The device protrusion into the aorta is one of serious complications in children, especially small infants, who undergo transcatheter device closure of patent ductus arteriosus (PDA). We present the case of a girl with PDA in whom a PDA device protruding into the aorta was successfully reshaped by balloon dilatation. A 9-month-old girl weighing 6.8 kg who had failure to thrive was referred to our hospital for percutaneous PDA closure. Echocardiography showed a large conical PDA measuring 6.0 mm at its narrowest diameter. As aortography showed a Krichenko A type PDA with the pulmonary and Aortic side diameter of 4.9 mm and 13.9 mm respectively, we deployed Amplatzer™ Duct Occluder (ADO) 10/8 from the pulmonary side. However, it migrated into the main pulmonary artery before releasing. Subsequently, an ADO 12/10 was placed in the PDA. As it was oversized, retention skirt seemed to be inadequately deployed and protruded toward the aorta. Balloon dilatation with Tyshak II 12 mm×3 cm was performed on the aortic side of the device, which resulted in better shape of the retention skirt and improved device protrusion toward the aorta. Balloon dilatation can be a feasible procedure to reshape the device protruding into the aorta in infants who undergo transcatheter device closure of PDA.

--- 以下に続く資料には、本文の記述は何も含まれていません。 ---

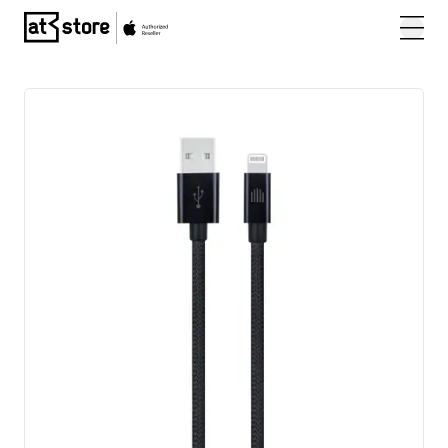
Posjetite početnu stranicu AT Store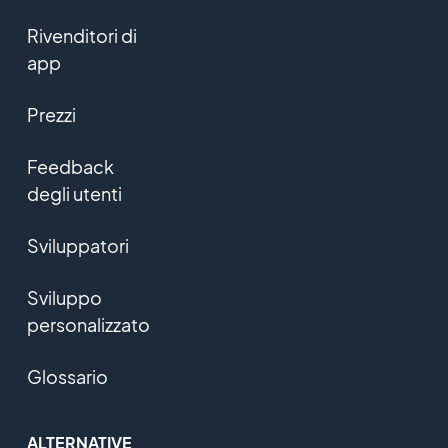
Rivenditori di
app
Prezzi
Feedback
degli utenti
Sviluppatori
Sviluppo
personalizzato
Glossario
ALTERNATIVE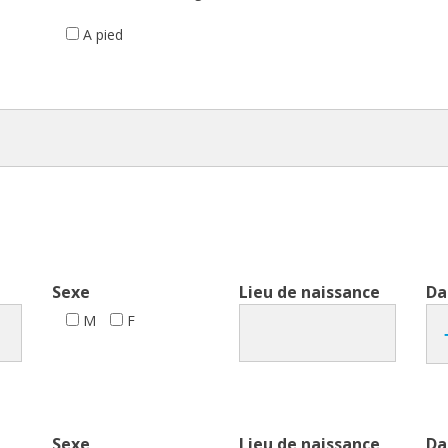
A pied
Sexe
Lieu de naissance
Da
M
F
Sexe
Lieu de naissance
Da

Key words: patent ductus arteriosus; percutaneous patent ductus arteriosus closure; Amplatzer Duct Occluder; balloon dilatation

はじめに

動脈管開存に対する経皮的閉鎖術は,良好な閉鎖率と高い安全性を兼ね備えた確立された治療手技であり,多くの症例において第一選択となっている1).日本国内では2009年にAmplatzer™ Duct Occluder(Abott, Pylmouth, MN, USA)が保険償還されて以降,大きな動脈管も安全に閉鎖することが可能となった.また,近年ではAmplatzer™ Duct Occluder II(Abott, Pylmouth, MN, USA)やAmplatzer™ Piccolo Occluder(Abott, Pylmouth, MN, USA)が使用可能となったことで,より幅の広い症例へと治療適応が拡大している2).しかし,乳児や体格の小さな幼児において,体格に比して大きな動脈管は閉鎖が困難な場合があり,特に肺動脈側や大動脈側へのデバイス突出には注意を要する3, 4).今回,乳児の大きな動脈管に対するAmplatzer™ Duct Occluder(以下ADO)留置後のデバイス形態不良と大動脈側への突出に対して,大動脈側のバルーン拡大術によるデバイス整形が有効な症例を経験した.

症例

1. 病歴

症例は生後9カ月の女児.在胎39週6日,出生体重2794 g,産院で出生後に心雑音と多呼吸を指摘され紹介医を受診し,動脈管開存と診断された.外来で経過観察となったが動脈管は閉鎖傾向なく,体重増加不良を認めたため当院へ紹介となり,カテーテル治療のため入院となった.入院時,体重6.8 kg(−1.5SD),身長69.8 cm(−0.1SD),血圧88/40 mmHg,脈拍133回/分,呼吸数40回/分,経皮的酸素飽和度99%(室内気),胸部聴診で肺雑音なし,心音は整,胸骨左縁第3肋間を最強点とするLeveine 4/6の連続性雑音を聴取,肝臓は触知しなかった.胸部X線でCTR 0.55,左第2弓突出と両側肺血管陰影の増強を認め(Fig. 1),血液検査でNt-pro BNP 1259 pg/mLと上昇を認めた.心臓超音波検査では,左房と左室の著明な拡大を認め,左室拡張末期径39.9 mm(157% of normal),左室駆出率48%,動脈管は円錐型(Krichenko type A)で,動脈管径は傍胸骨短軸像で肺動脈側最小径6.0 mm,大動脈側径10.0 mmと計測した(Fig. 2).動脈管血流は連続性左右短絡で,最大血流速度4.5 m/秒であった.動脈管が大きいため外科的治療も提案したが,両親は非侵襲的なカテーテル治療を強く希望されたため,治療に対するリスク等を十分に説明したうえで同意を得たので,経皮的動脈管閉鎖術を実施した.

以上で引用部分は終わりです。